# Greetings in Polish



## sopdit

Hi everybody!
 I'd like to write a message to an eleven year old girl from Poland, actually my cousin, and would love to know how to say " A kiss from Spain to make you smile" in Polish.

Thanks in advance! I apreciate your help


----------



## bg1

Actually "A kiss" in Polish is "całus" or "buziak", but we usually use the plural form: "całuski", "buziaczki"  It means you have to send not only one kiss but many of them ;-)

"A kiss from Spain" can be translated to Polish that way: "Całuski z Hiszpanii" or "Buziaczki z Hiszpanii" or "Całuski i buziaczki z Hiszpanii".

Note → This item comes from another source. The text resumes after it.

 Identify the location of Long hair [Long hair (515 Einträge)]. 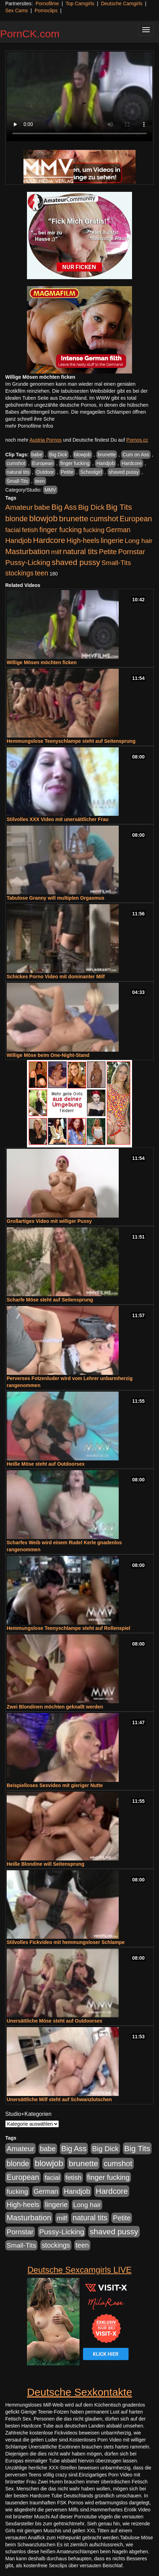
(138, 540).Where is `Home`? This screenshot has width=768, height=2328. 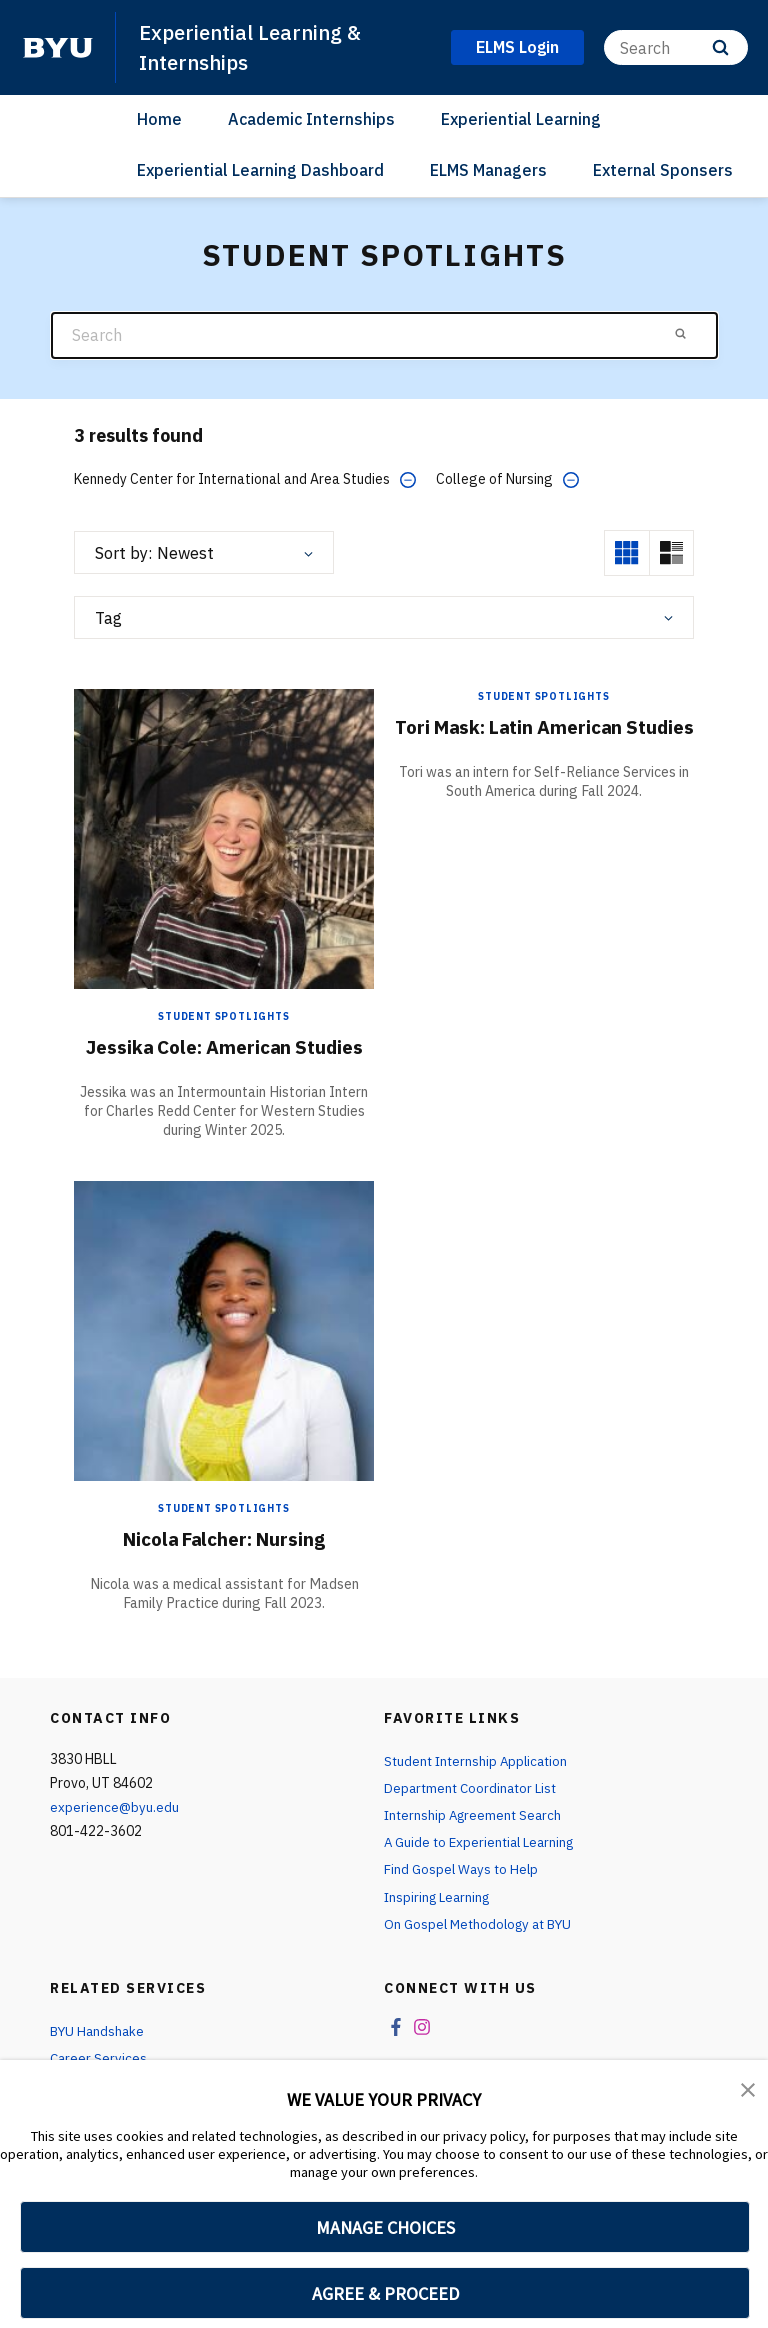
Home is located at coordinates (159, 119).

The next part of your sentence is difficult for me, I don't know, maybe Polish people don't usually say that way. Maybe you can say: "Całuski i buziaczki i ciepło i słońce z Hiszpanii! Bądź zawsze uśmiechnięta i szczęśliwa!"

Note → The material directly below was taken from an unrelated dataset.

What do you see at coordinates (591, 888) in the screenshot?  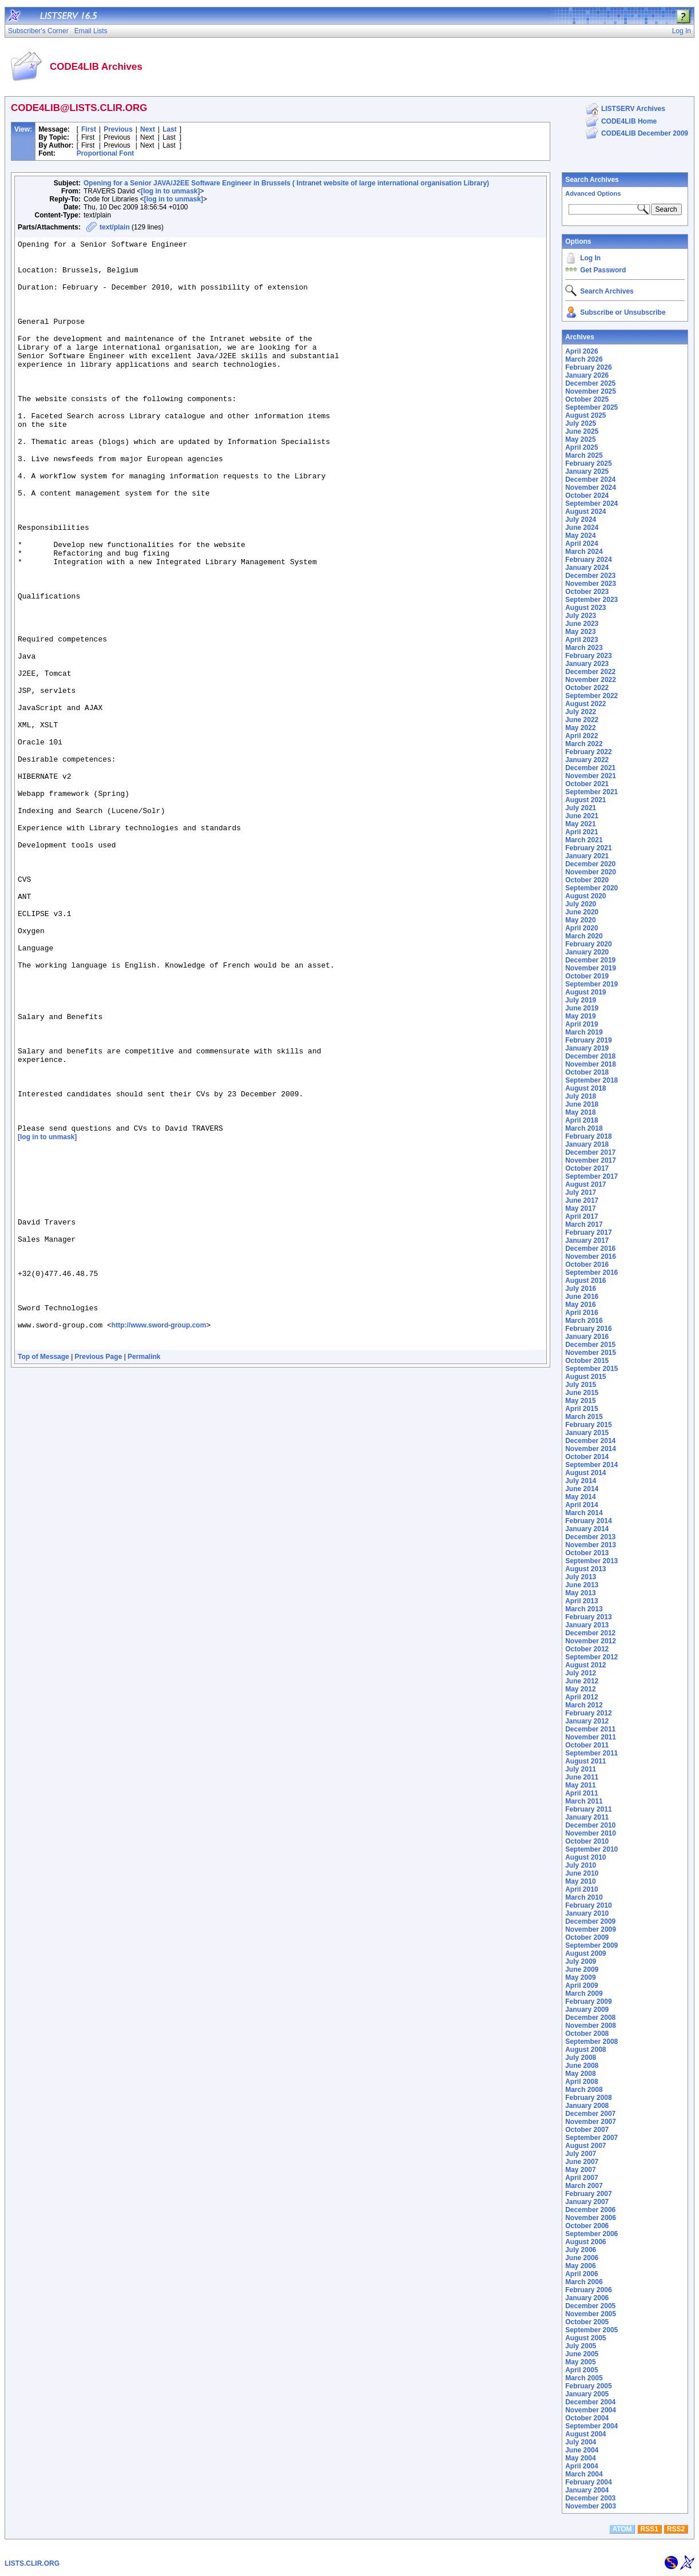 I see `September 2020` at bounding box center [591, 888].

Let wait for the natives answers


----------



## Thomas1

I think you may say something like:
_Duży buziak z Hiszpanii, żebyś zawsze była uśmiechnięta. _which literally means: _A big kiss from Spain so that you always be smiling._
There are, of course other ways to express it. Bg1's first part might be altered a little to make it sound better with the second one which sounds quite good: _Buziaki z Hiszpanii. Bądź zawsze uśmiechnięta (i szczęśliwa)! _Kisses from Spain. Be always smiling (and happy)!


----------



## bg1

Sorry, I didn't notice that it is for 11-y old cousin. In this situation only "buziaki" should be ok. "Całusy" can have different meaning.
Thanks, Thomas1 for your explainations.


----------



## sopdit

Hey, thanks guys, that was quite useful!


----------



## horka

I think you may say: "_Niech pocałunek, który ślę Ci z Hiszpanii, zrodzi uśmiech na Twoim obliczu_."


----------



## LilianaB

I like Bg1's version. I would say całuski i buziaczki z Hiszpanii na szczęście, to make it a little shorter. I like Thomas' versions, too, in fact. They sound very concise.


----------



## LilianaB

No, Horka that would be for a twenty year old girlfriend, from a romantic lover, or admirer. #6


----------



## JarekSteliga

bg1 said:


> Actually "A kiss" in Polish is "całus" or "buziak", but we usually use the plural form: "całuski", "buziaczki"  It means you have to send not only one kiss but many of them ;-)
> 
> "A kiss from Spain" can be translated to Polish that way: "Całuski z Hiszpanii" or "Buziaczki z Hiszpanii" or "Całuski i buziaczki z Hiszpanii".
> 
> The next part of your sentence is difficult for me, I don't know, maybe Polish people don't usually say that way. Maybe you can say: "Całuski i buziaczki i ciepło i słońce z Hiszpanii! Bądź zawsze uśmiechnięta i szczęśliwa!"
> 
> Let wait for the natives answers



You leave me stunned. Seeing what your native language is and where you are now, how on earth can you speak so darn good Polish ??????

My 3 cents:

"Niech mój całusek z Hiszpanii przywoła uśmiech na Twojej buzi"


----------



## majlo

This thread is older than carbon.


----------



## JarekSteliga

majlo said:


> This thread is older than carbon.



Ouch!!!  Flogging a dead horse...


----------